Privacy Policy

Longeva Wellness is committed to protecting your personal data and respecting your privacy. This Privacy Policy explains what data we collect, why we collect it, how we use it, and your rights under UK data protection law.

1. What personal data we collect

General personal data

      Full name, date of birth, and contact details (telephone number, email address, postal address)

      Appointment booking details , service type, date, time, and booking reference

      Payment information , processed securely by our payment provider; we do not store full card details on our systems

      Communications you send us by email, telephone, online form, or social media

      Website usage data including IP address, browser type, device type, and pages visited (via cookies , see our Cookie Policy)

 

Special category (health) data

Because we provide clinical and healthcare services, we process special category data as defined by Article 9 of the UK GDPR. This includes:

      Medical history, current medications, allergies, and contraindications

      Clinical consultation notes and treatment records

      Vaccination records and travel health assessments

      Weight, BMI, and health conditions relevant to your treatment

      Sexual health information where relevant to the services you access

      Information provided in pre-appointment intake forms and questionnaires

2. How we collect your data

      Directly from you when you book an appointment, complete an intake form, or contact us

      During your clinical consultation and treatment

      Through our website via cookies and analytics tools

      From third-party booking platforms where you have booked via a partner service

3. Why we use your data and our legal basis

We must have a lawful basis to process your personal data under UK GDPR. For special category health data, we must also satisfy an additional condition under Article 9.

 

Purpose

Article 6 basis

Article 9 condition

Providing clinical treatment

Contract (6(1)(b))

Health/social care (9(2)(h))

Maintaining clinical records

Legal obligation (6(1)(c))

Health/social care (9(2)(h))

Appointment management

Contract (6(1)(b))

N/A

Processing payments

Contract (6(1)(b))

N/A

Responding to enquiries

Legitimate interests (6(1)(f))

N/A

Marketing (with consent)

Consent (6(1)(a))

N/A

Regulatory compliance

Legal obligation (6(1)(c))

Health/social care (9(2)(h))

Safeguarding and patient safety

Vital interests / Legal obligation

Vital interests (9(2)(c))

 

4. How long we keep your data

Data type

Retention period

Clinical records , adults

8 years from last treatment

Clinical records , children

Until age 25, or 8 years if longer

Appointment and booking data

3 years from appointment date

Payment records

7 years (HMRC requirement)

Marketing consent records

Until consent withdrawn + 1 year

Website enquiry data

2 years from enquiry date

 

5. Who we share your data with

We do not sell your personal data.

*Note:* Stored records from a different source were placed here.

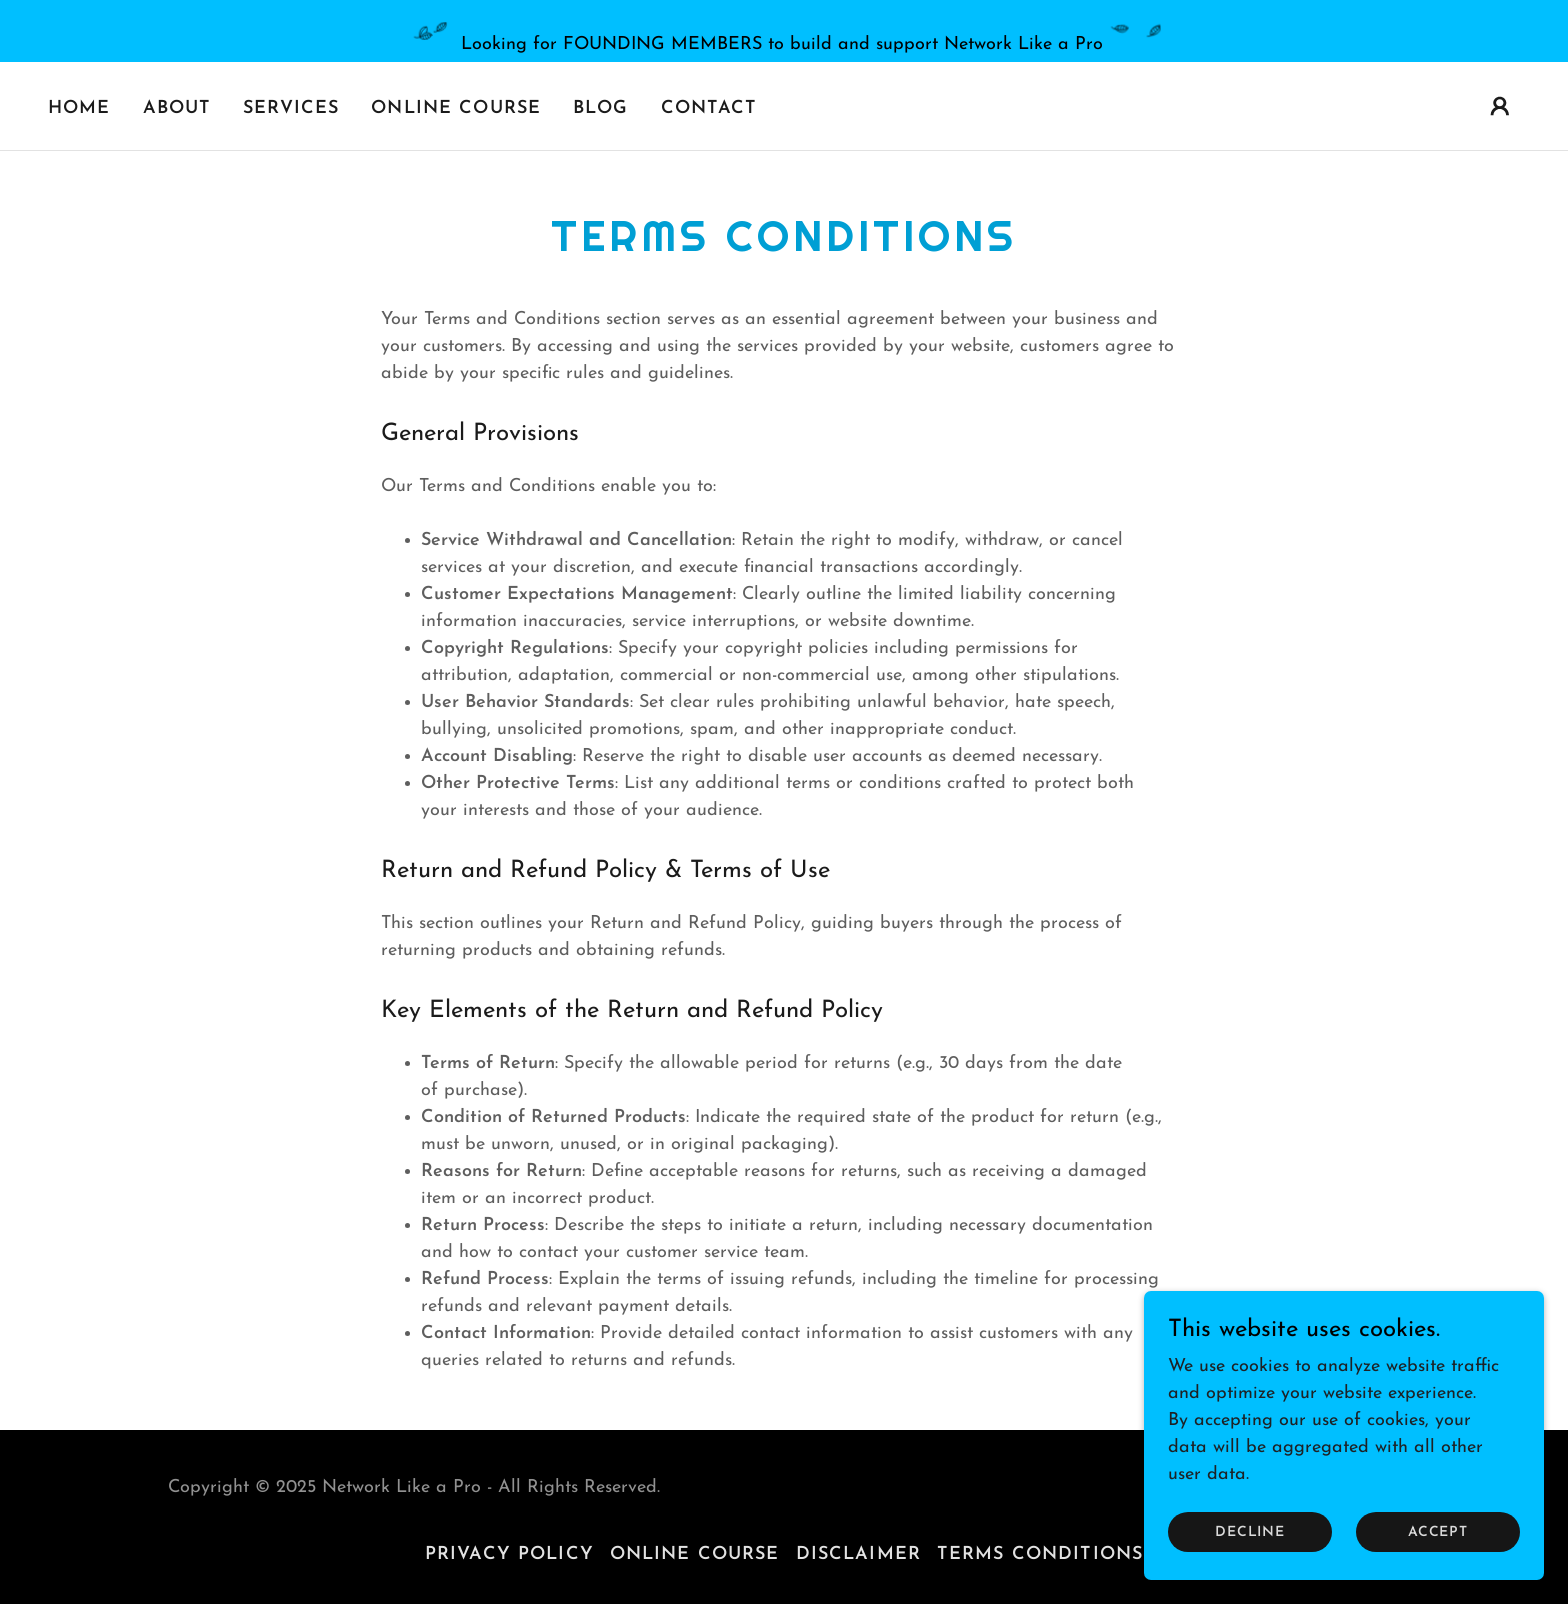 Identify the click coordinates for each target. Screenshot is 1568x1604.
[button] (1500, 106)
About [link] (177, 108)
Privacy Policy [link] (509, 1554)
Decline (1250, 1532)
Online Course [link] (456, 108)
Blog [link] (601, 108)
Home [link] (79, 108)
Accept (1438, 1532)
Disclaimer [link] (858, 1554)
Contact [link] (709, 108)
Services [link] (291, 108)
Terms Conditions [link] (1040, 1554)
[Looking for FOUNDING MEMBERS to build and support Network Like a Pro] (784, 31)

We may share it with:

      Prescribing partners , where a prescription is required, your clinical information will be shared with the prescribing clinician

      Laboratory services , where samples are sent for testing (e.g. STI screening, blood tests)

      Our booking system provider (Sesami) , appointment details only

      Our payment processor , payment data only, processed under PCI-DSS standards

      Our email marketing platform (Mailchimp / Klaviyo) , name and email where consent has been given

      Google Analytics , anonymised website usage data

      Regulatory bodies , the GPhC, ICO, or other regulators where legally required

      Law enforcement or emergency services , where there is an immediate risk to life or a legal duty to disclose

6. Your rights under UK GDPR

      Right to be informed , to know how your data is used (this policy fulfils that obligation)

      Right of access , to request a copy of the data we hold about you

      Right to rectification , to correct inaccurate or incomplete data

      Right to erasure , to request deletion of your data (note: clinical records may be retained for regulatory reasons)

      Right to restrict processing , to ask us to pause processing in certain circumstances

      Right to data portability , to receive your data in a portable format in certain circumstances

      Right to object , to object to processing based on legitimate interests, or to direct marketing at any time

      Right to withdraw consent , where processing is based on your consent, you may withdraw it at any time without affecting previous processing

 

To exercise any of these rights, contact us at hello@longevaclinic.co.uk. We will respond within one calendar month.

7. Data security

We use appropriate technical and organisational measures to protect your personal data, including encrypted data transmission (SSL/TLS), secure access controls, and data processing agreements with all third-party providers. In the event of a data breach likely to affect your rights and freedoms, we will notify the ICO within 72 hours and inform you without undue delay.

8. Transfers outside the UK

Some third-party providers may process data outside the UK. Where this occurs, we ensure appropriate safeguards are in place , such as UK International Data Transfer Agreements (IDTAs) or adequacy regulations , to protect your data to the same standard required under UK GDPR.

9. Changes to this policy

We may update this policy from time to time. The current version will always be available on our website. We will notify you of material changes by email where we hold your contact details. This policy was last updated March 2026.